The latest Nielsen Global Survey of Consumer Confidence also revealed that Filipinos felt more confident about their personal finances and were more aware of the need to save. In the first quarter of 2014, they channeled their spare cash into savings, shares of stock, mutual funds and their retirement fund, according to the survey.
"Consumer confidence level in the Philippines climbed three months after Yolanda to consistently hold its second-place ranking in Southeast Asia since 2012,” said Nielsen Philippines managing director Stuart Jamieson.
The Nielsen Global Survey of Consumer Confidence and Spending Intentions, established in 2005, measures consumer confidence, major concerns and spending intentions among more than 30,000 respondents with Internet access in 60 countries.
After suffering a slight dip in the aftermath of the super typhoon, Filipinos continued to be one of the most optimistic consumer groups in Southeast Asia, second only to consumers from regional powerhouse Indonesia, Jamieson said.
In the latest edition of the Nielsen survey, the Philippines held steady at second place in Southeast Asia and third globally as home to confident consumers, with 116 points. This represented a two-point increase from the slight dip (-4) in the last quarter of 2013, immediately after the typhoon that devastated Eastern and Central Visayas.

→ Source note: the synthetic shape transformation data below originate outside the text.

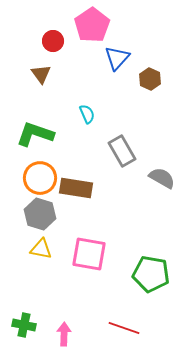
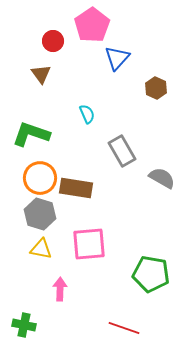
brown hexagon: moved 6 px right, 9 px down
green L-shape: moved 4 px left
pink square: moved 10 px up; rotated 15 degrees counterclockwise
pink arrow: moved 4 px left, 45 px up
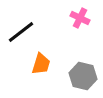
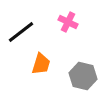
pink cross: moved 12 px left, 4 px down
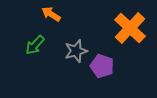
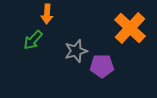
orange arrow: moved 4 px left; rotated 120 degrees counterclockwise
green arrow: moved 2 px left, 5 px up
purple pentagon: rotated 20 degrees counterclockwise
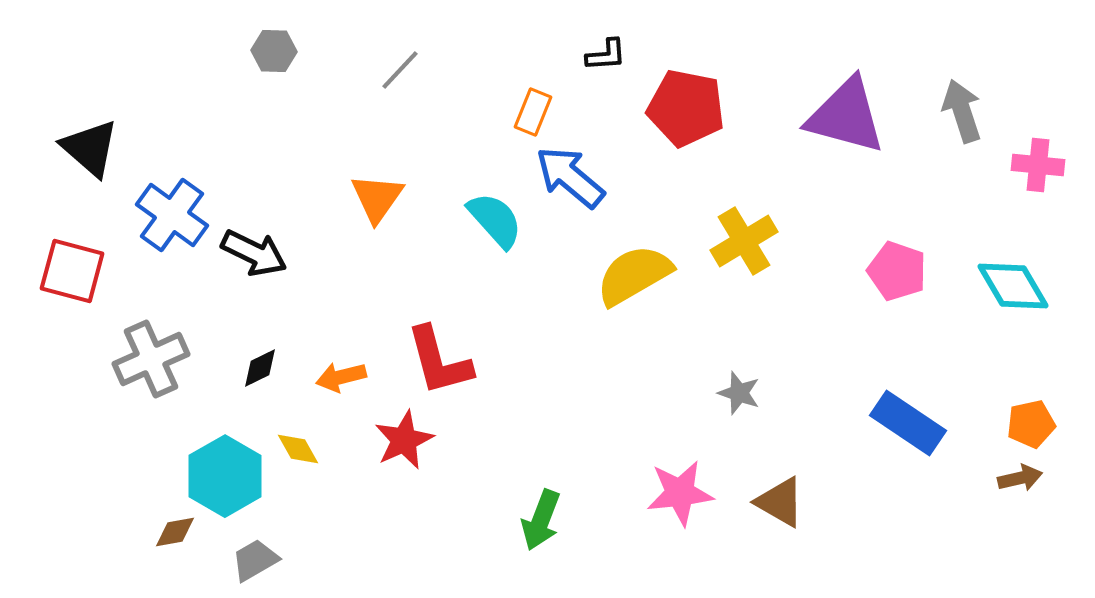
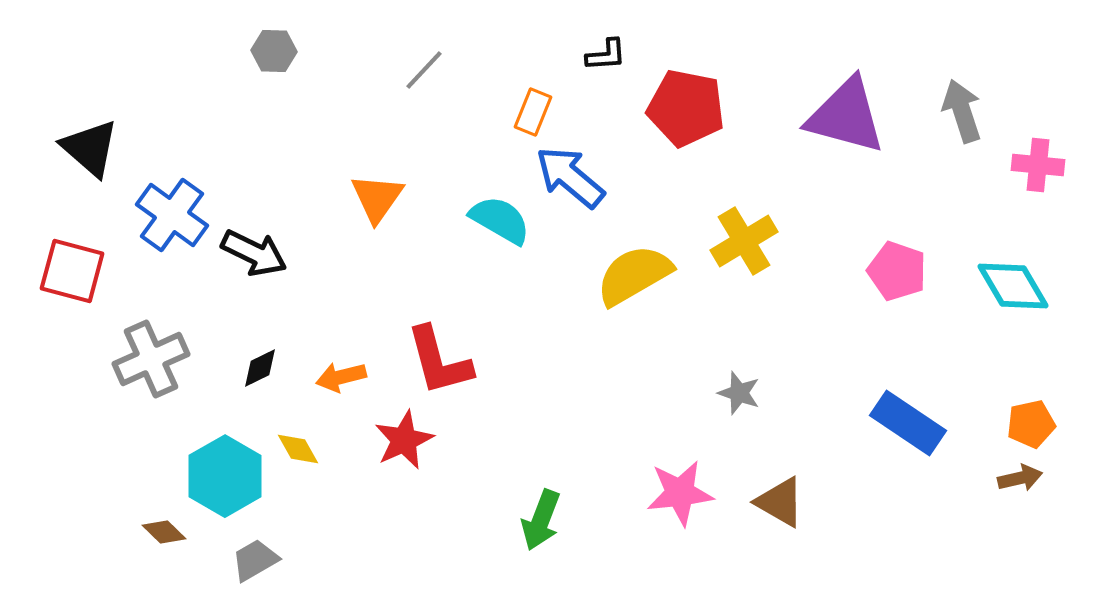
gray line: moved 24 px right
cyan semicircle: moved 5 px right; rotated 18 degrees counterclockwise
brown diamond: moved 11 px left; rotated 54 degrees clockwise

“Encouragingly, consumers continue to feel confident and optimistic despite some uncertainty due to the effects of the super typhoon,” Jamieson added. “This has resulted in a stronger index score.”
Indonesia recorded the highest confidence index score globally at 124 points in the first quarter of 2014, a level that was unchanged from the previous quarter. Thailand also remained positive at 108 points, down one index point from the previous quarter.

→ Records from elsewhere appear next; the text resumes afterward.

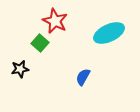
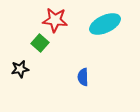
red star: moved 1 px up; rotated 20 degrees counterclockwise
cyan ellipse: moved 4 px left, 9 px up
blue semicircle: rotated 30 degrees counterclockwise
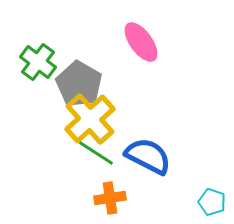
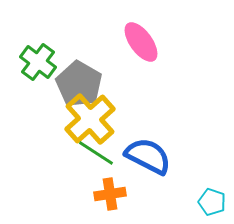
orange cross: moved 4 px up
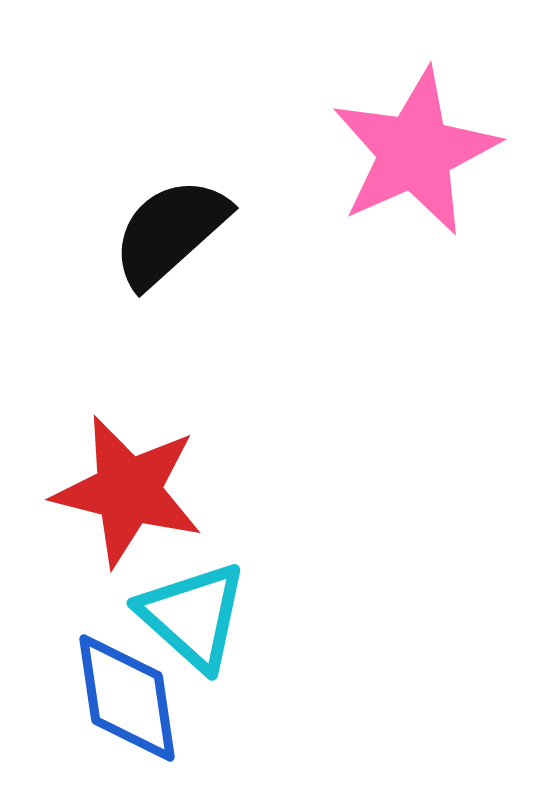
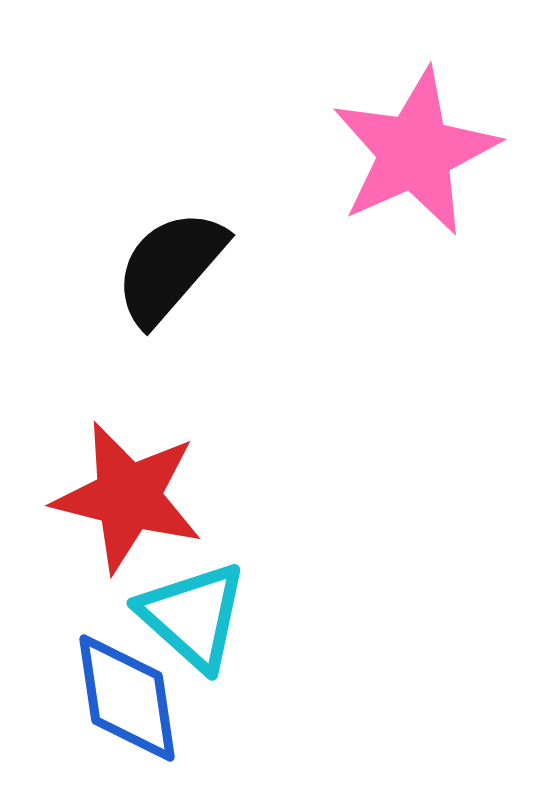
black semicircle: moved 35 px down; rotated 7 degrees counterclockwise
red star: moved 6 px down
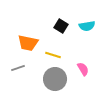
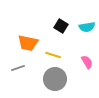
cyan semicircle: moved 1 px down
pink semicircle: moved 4 px right, 7 px up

As consumer confidence level increased in Q1 2014, so did their perception of their personal finances for the year ahead, Nielsen pointed out.
“Globally, Filipino consumers are the second most positive about their personal finances with 79 per cent (up 3 points), saying that the state of their personal finances over the coming 12 months is good or excellent, while Indonesians are most positive about their financial status with 83 per cent,” the firm said in a statement.

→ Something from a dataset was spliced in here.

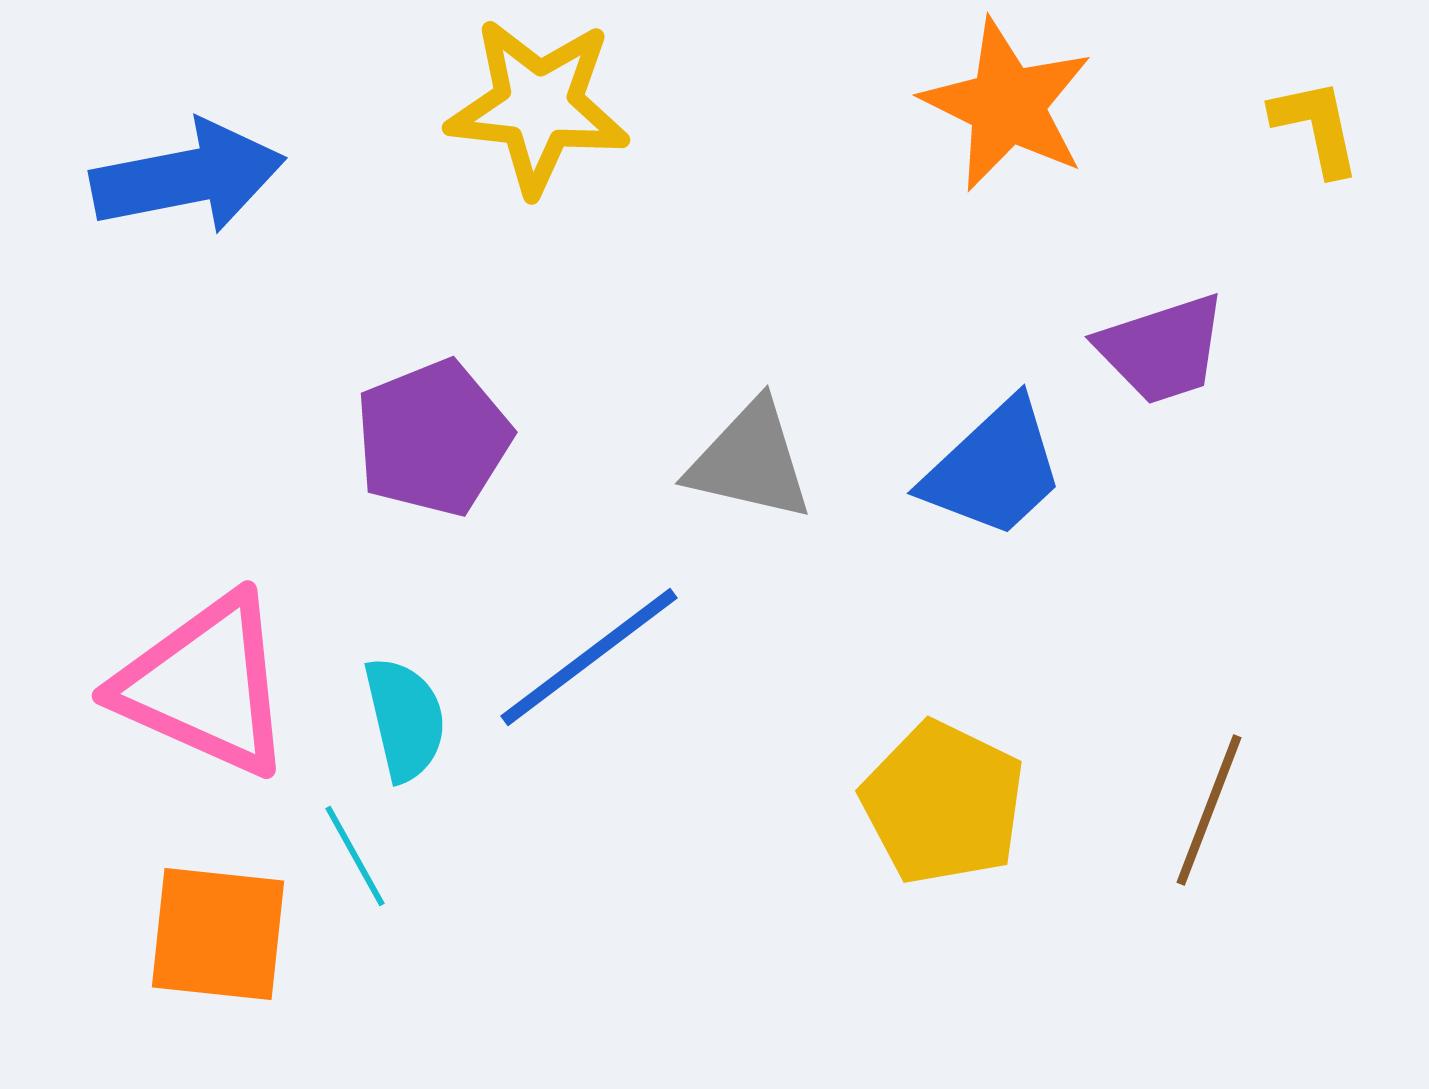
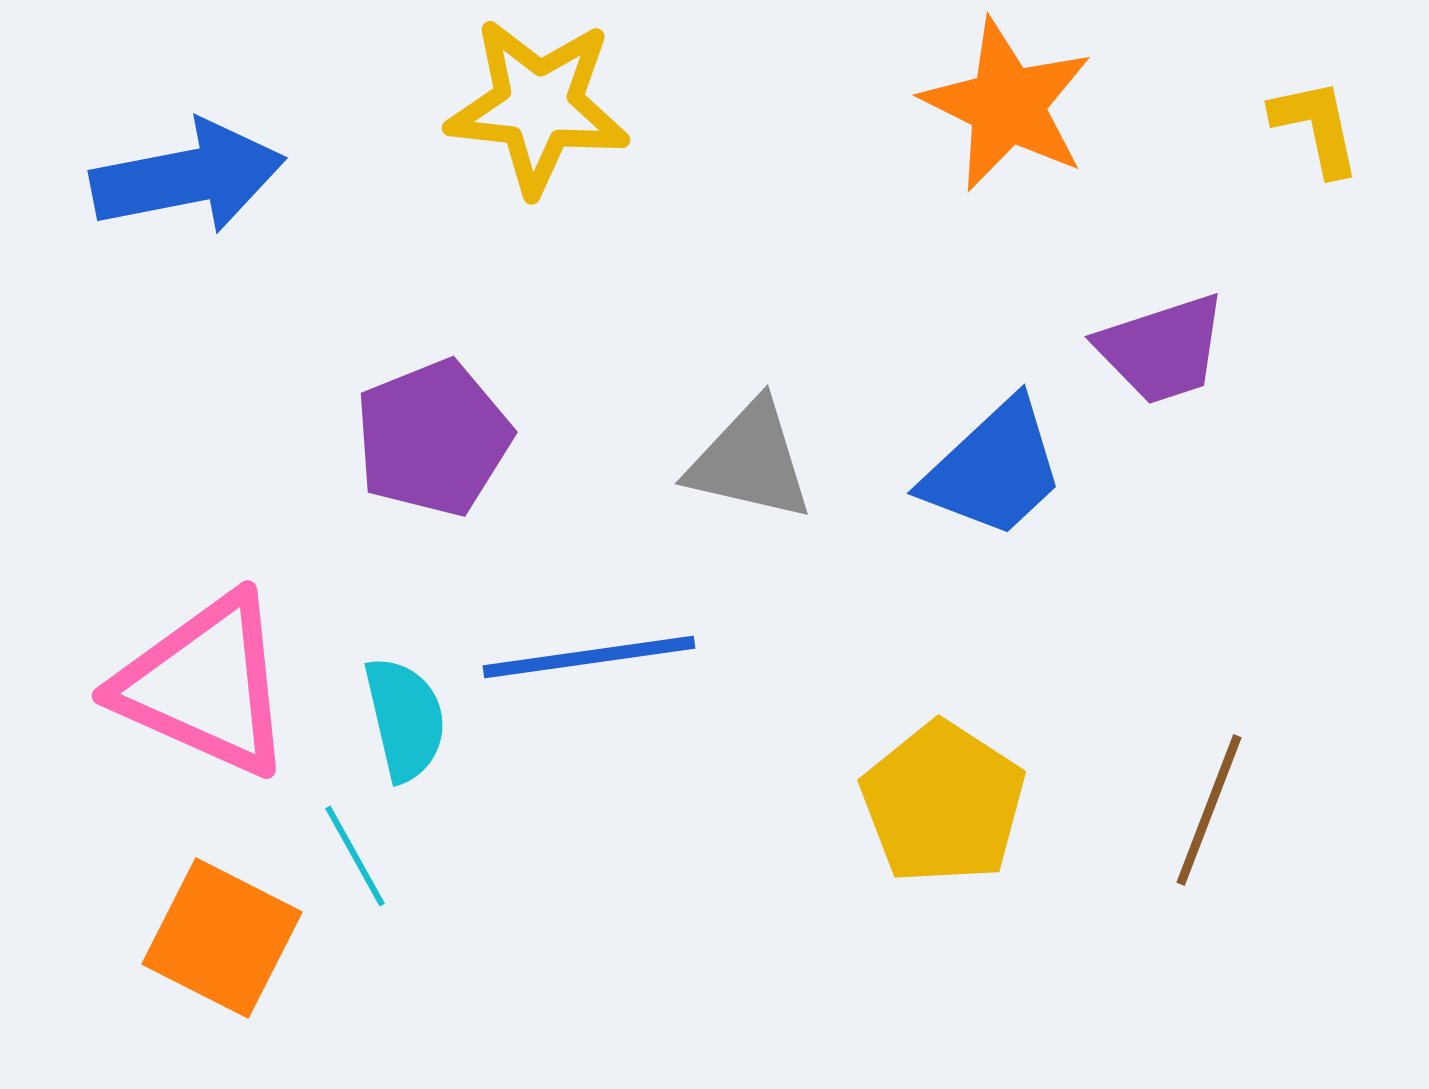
blue line: rotated 29 degrees clockwise
yellow pentagon: rotated 7 degrees clockwise
orange square: moved 4 px right, 4 px down; rotated 21 degrees clockwise
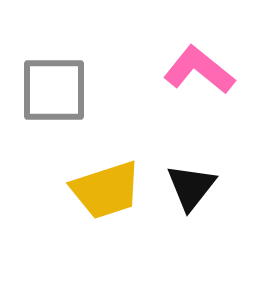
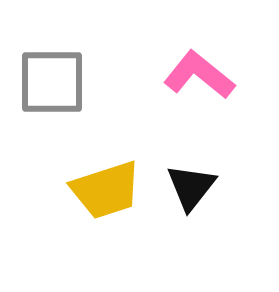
pink L-shape: moved 5 px down
gray square: moved 2 px left, 8 px up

Despite feeling more confident about spending, Filipinos also exhibited a higher awareness of the need to save, the media research firm said.
In the Philippines, 69 per cent of consumers said they were channeling their spare cash into savings during the first quarter of 2014, up 1 percentage point against the last quarter of 2013.
But the Vietnamese remained the most prolific savers, with 77 per cent putting their spare cash into savings, 30 percentage points above the global average of 47 per cent.
More significantly, Filipino consumers said they were investing their spare cash in shares of stock or mutual funds, with 26 per cent of respondents saying so, up 1 percentage point from the fourth quarter of 2013.
Meanwhile, 11 per cent of Filipino consumer/respondents said they allocated spare cash into their retirement fund, up three points from the final quarter of last year.
“Filipino consumers are becoming diligent in managing their finances and are conscientious savers,” Jamieson said.
“As consumers become more aware of the importance of preparing for the future and the (growing) availability of savings and investment vehicles, they are looking to tap into these vehicles as a means of maximising their future financial outlook and planning for their global years,” Jamieson added.